Os Movimentos do Sol

Este capítulo nos informa sobre os movimentos do Sol. O Sol não está parado; como os outros planetas, ele também se move. Os movimentos do Sol determinam a duração do dia e da noite. Ao percorrer o norte do equador, o Sol se move vagarosamente durante o dia e muito rapidamente à noite, aumentando, assim, a duração do dia e diminuindo a duração da noite. Então, ao percorrer o sul do equador, ocorre o fenômeno oposto – a duração do dia diminui e a duração da noite aumenta. Quando o Sol entra em Karkaṭa-rāśi (Câncer) e depois viaja até Siṁha-rāśi (Leão), e, progredindo mais, percorre Dhanuḥ-rāśi (Sagitário), sua rota se chama Dakṣiṇāyana, o percurso sul, e quando entra em Makara-rāśi (Capricórnio) e depois viaja por Kumbha-rāśi (Aquário) e, mais adiante, percorre Mithuna-rāśi (Gêmeos), sua rota se chama Uttarāyaṇa, o percurso norte. Quando está em Meṣa-rāśi (Áries) e Tulā-rāśi (Libra), a duração do dia e da noite é igual.

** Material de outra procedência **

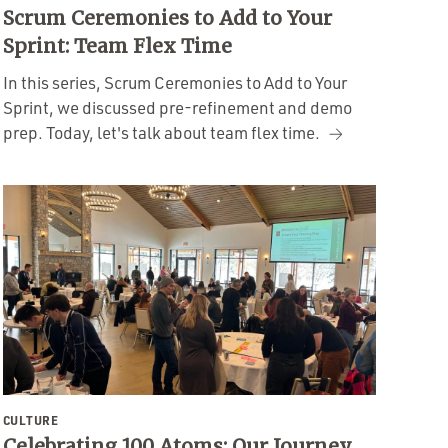
Scrum Ceremonies to Add to Your
Sprint: Team Flex Time
In this series, Scrum Ceremonies to Add to Your
Sprint, we discussed pre-refinement and demo
prep. Today, let's talk about team flex time.
CULTURE
Celebrating 100 Atoms: Our Journey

Sobre a montanha Mānasottara, encontram-se as moradas de quatro semideuses. A leste da montanha Sumeru, está Devadhānī, onde vive o rei Indra, ao passo que, ao sul de Sumeru, encontra-se Saṁyamanī, a morada de Yamarāja, o superintendente da morte. Do mesmo modo, a oeste de Sumeru, figura Nimlocanī, a morada de Varuṇa, o semideus que controla a água, e, ao norte de Sumeru, está Vibhāvarī, onde vive o semideus da Lua. O alvorecer, o meio-dia, o pôr do sol e a meia-noite ocorrem em todos esses lugares por causa dos movimentos do Sol. Diametralmente oposto ao lugar onde o Sol nasce e é visto pelos olhos humanos, ele estará se pondo e se escondendo da visão humana. Do mesmo modo, as pessoas que residem no ponto diametralmente oposto ao lugar onde ele está ao meio-dia experimentam a meia-noite. O Sol nasce e se põe juntamente com todos os outros planetas, liderados pela Lua e outros luzeiros.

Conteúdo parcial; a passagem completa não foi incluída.